6.Contrato Social registrado

7.Cópia autenticada da comprovação da posse do imóvel ou contrato de locação

8.Autorização de Uso do Imóvel com assinatura manuscrita da sócia xxx com reconhecimento firma

9.Apresentar o relatório da Viabilidade deferida 1 via com assinatura manuscrita do sócio xxx

10.Apresentar Viabilidade RSP2000167647 — imprimir em 1 via coletar assinatura manuscrita do sócio xxx sem reconhecimento firma

11.Apresentar a “Declaração de Ponto de Referência” — imprimir em 1 via coletar assinatura manuscrita do sócio xxxx com reconhecimento firma

12.Apresentar a Ficha de Quadro de Sócios —  imprimir em 1 via coletar assinatura manuscrita do sócio xxx sem reconhecimento firma.


É possível uma coisa dessas? Essa é a dura realidade que nós, empreendedores, enfrentamos no dia a dia.


Lutamos diariamente para operar com o que há de mais moderno, que proporciona maior produtividade e processos racionais, para assim alcançar um bom nível de competitividade.
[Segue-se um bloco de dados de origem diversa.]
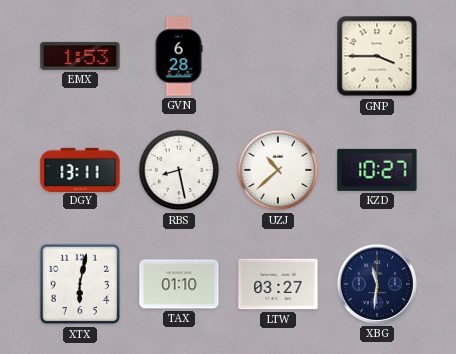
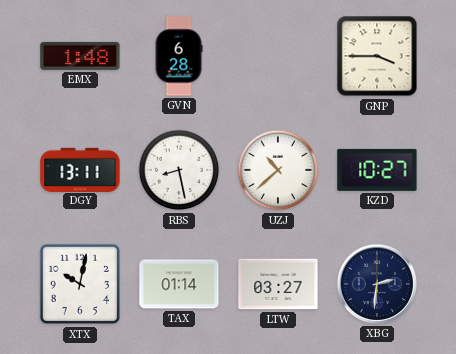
EMX: 1:53 -> 1:48
XTX: 6:02 -> 10:02
TAX: 01:10 -> 01:14
XBG: 11:31 -> 2:31
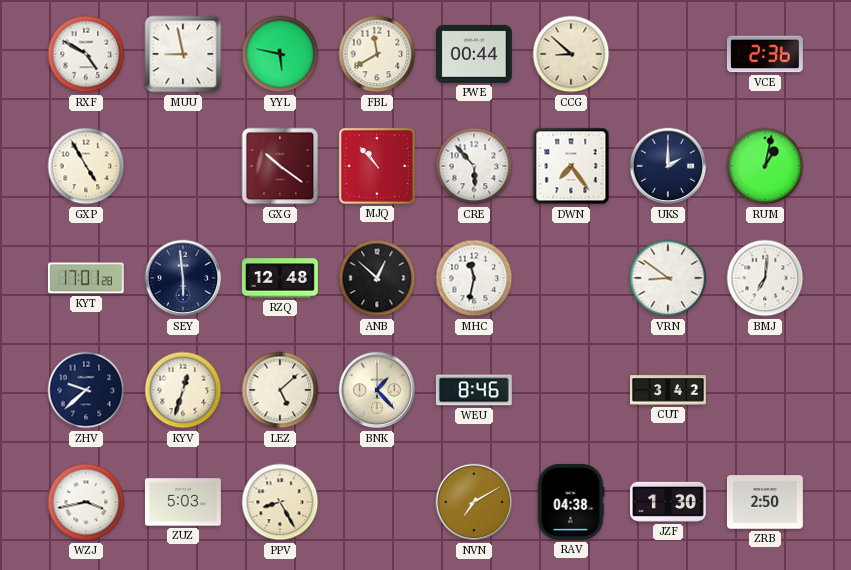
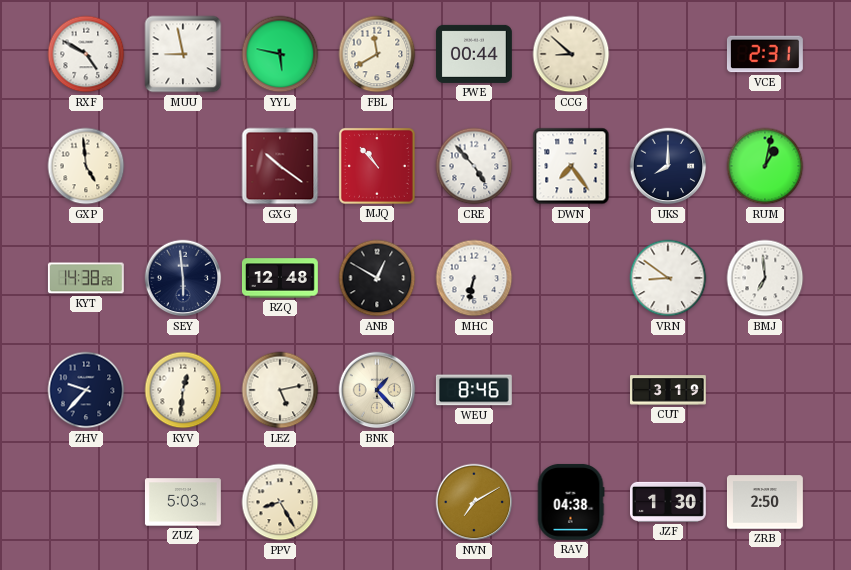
VCE: 2:36 -> 2:31
GXP: 4:55 -> 4:59
CRE: 5:53 -> 4:53
UKS: 2:00 -> 8:00
KYT: 17:01 -> 14:38
ANB: 12:52 -> 12:50
MHC: 11:32 -> 6:32
BMJ: 7:01 -> 6:59
ZHV: 9:38 -> 9:37
KYV: 12:33 -> 12:31
LEZ: 5:08 -> 5:13
CUT: 3:42 -> 3:19
WZJ: 3:43 -> none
Mas, na realidade, há um lado do próprio governo representado por órgãos públicos regionais que não acompanha a transformação que o mundo atual mostra e exige.


Ao contrário, se puderem complicam ainda mais a situação. 


Assim, mesmo seguindo os novos propósitos que o mercado exige, ainda convivemos com duas realidade opostas: a do empresário que busca o que há de mais moderno para conquistar vantagem competitiva, e, do outro lado, a do fantasma do atraso e do castigo da burocracia que faz o empreendedorismo parecer um grande pecado.


Até quando viveremos nessa dicotomia de buscar e praticar um propósito atual, moderno, mais útil à sociedade e por outro lado enfrentar um setor público que rema no sentido contrário, de prejudicar, atrapalhar e dificultar nosso trabalho?


Termino com essa questão em aberto para todos os meus clientes e parceiros refletirem — e, juntos, continuarmos lutando para transformar este país e derrubar os obstáculos que impedem o progresso.


Porto Alegre, 21 de julho de 2020.


José Luiz Amaral Machado


Diretor da Gerencial Auditoria e Consultoria.